Avati y su equipo identificaron a 200.000 pacientes que podrían ser objeto de estudio. Los
pacientes padecían todo tipo de enfermedades: cáncer, enfermedades neurológicas y
deficiencias cardiacas o insuficiencia renal. La idea clave del equipo era utilizar los
registros médicos del hospital como una especie de máquina del tiempo. Un hombre
falleció en enero de 2017, por ejemplo. ¿Qué pasaría si pudiéramos retroceder en el tiempo
hasta el “punto óptimo de cuidados paliativos” (la ventana entre enero y octubre de 2016,
cuando los cuidados habrían sido más efectivos)? Pero Avati sabía que para encontrar ese
punto en el caso de un paciente determinado muy probablemente tendrías que reunir y
analizar información anterior a ese periodo. ¿Sería posible reunir información acerca de
este hombre durante el periodo previo a la ventana de tiempo que le permitiría a un médico
predecir su fallecimiento en ese periodo de tres a doce meses? Y ¿qué clase de información
podría enseñarle a dicho algoritmo a hacer las predicciones?
Avati obtuvo registros médicos que ya habían sido codificados por los médicos del
hospital: el diagnóstico del paciente, la cantidad de tomografías realizadas, la cantidad de
días de estancia en el hospital, los tipos de procedimientos realizados y las recetas médicas.
La información era limitada (no había cuestionarios, conversaciones ni olfateo de
químicos), pero era objetiva y estandarizada entre los pacientes.

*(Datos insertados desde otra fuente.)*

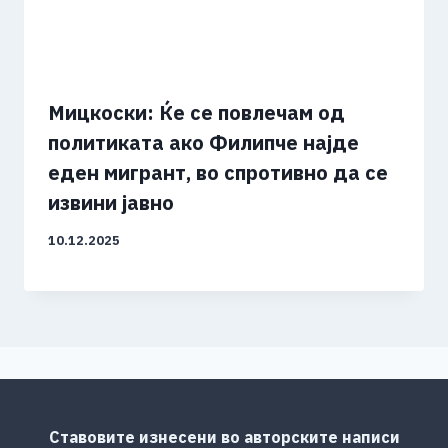
Мицкоски: Ќе се повлечам од
политиката ако Филипче најде
еден мигрант, во спротивно да се
извини јавно
10.12.2025
Ставовите изнесени во авторските написи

Con todo, al husmear en la caja para analizar casos particulares, es posible ver patrones
esperados e inesperados. Un hombre al que se le asignó una puntuación de 0,946 falleció en
unos cuantos meses, como se había predicho. Había padecido cáncer de vejiga y de
próstata, se le habían practicado veintiuna tomografías y había estado hospitalizado sesenta
días (toda esa información fue interpretada por el algoritmo como señal de muerte
inminente). Pero al parecer se dio gran relevancia al hecho de que las tomografías eran de
su columna y de que se había colocado un catéter en su espina dorsal, características que
mis colegas y yo no habríamos sabido reconocer como predictores de muerte (más tarde
supe que una tomografía de la médula espinal tenía más probabilidades de identificar
cáncer en el sistema nervioso, una ubicación mortal para la metástasis).
Para mí es muy difícil leer acerca del “algoritmo de la muerte” sin pensar en mi paciente S.
De haber estado disponible una versión más sofisticada del algoritmo, ¿lo habría utilizado
en ese caso? Por supuesto. ¿Habría sido posible que ello hubiese dado pie a la conversación
de los últimos días de vida que S. jamás sostuvo con su familia? Sí, pero no puedo
sacudirme cierta incomodidad inherente al pensamiento de que un algoritmo pueda
comprender los patrones de mortalidad mejor que los humanos. ¿Y por qué un programa
como ese ─sigo preguntándome─ parece mucho más aceptable cuando viene dentro de una
caja de pelo blanco y negro que en lugar de emitir resultados de probabilidades se acurruca
junto a nosotros con las patas retraídas?